Moi-même, si je ne payais pas, par la grâce de Dieu et de mon percepteur, cinq cents francs de contributions, je ne serais ni électeur, ni éligible, ni élu ; je gagnerais ma pauvre vie à la sueur de mes pamphlets, vie orageuse et point du tout couronnée d’or, ni même de lauriers, comme vous le dites, mais d’angoisses et d’épines.

Ou bien, je serais maçon, cordonnier, terrassier, frotteur, maître d’école, que sais-je ? et je chercherais, du matin au soir, à résoudre ce problème-ci : se loger, se chauffer, s’éclairer, s’habiller et se nourrir, soi, sa femme et ses enfants, avec quarante sous par jour, et puis, avec le reste, c’est-à-dire avec zéro, gagner une ronde somme de trente mille livres à placer en biens de ville ou de campagne, au choix du gagnant.
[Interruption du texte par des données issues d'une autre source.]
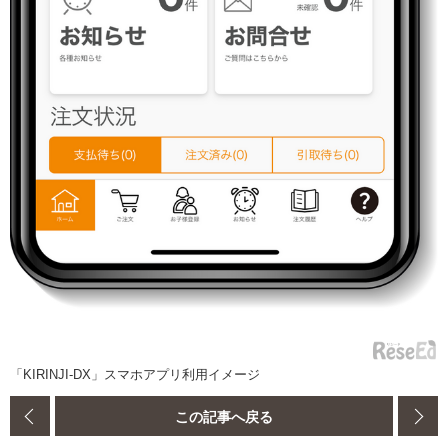
「KIRINJI-DX」スマホアプリ利用イメージ
この記事へ戻る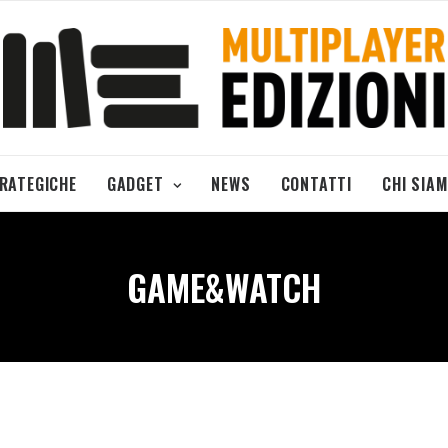
TRATEGICHE
GADGET
NEWS
CONTATTI
CHI SIA
GAME&WATCH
Peut-être mon ami Arago qui est plus savant que moi et qui lit dans les astres, vous donnera-t-il la solution de ce problème. Moi, je ne le saurais ; et n’allez pas le demander non plus à Chateaubriand, à Lamenais, à Carrel, qui ont écrit cependant de bien beaux livres sur la politique et sur le gouvernement des États, mais qui ont été toute leur vie assez sots pour avoir plus d’esprit que d’écus.

La Charte a laissé inscrire sur son fronton, par les badigeonneurs de 1830, les mots fastueux de civilisation et de progrès ; mais ses pieds sont demeurés assis dans la boue de la féodalité. Les censitaires du guéret et de la boutique ont remplacé les seigneurs des castels. Tout le reste de la nation est paysan, corvéable et taillable à merci. Il n’y a eu que les noms de changé.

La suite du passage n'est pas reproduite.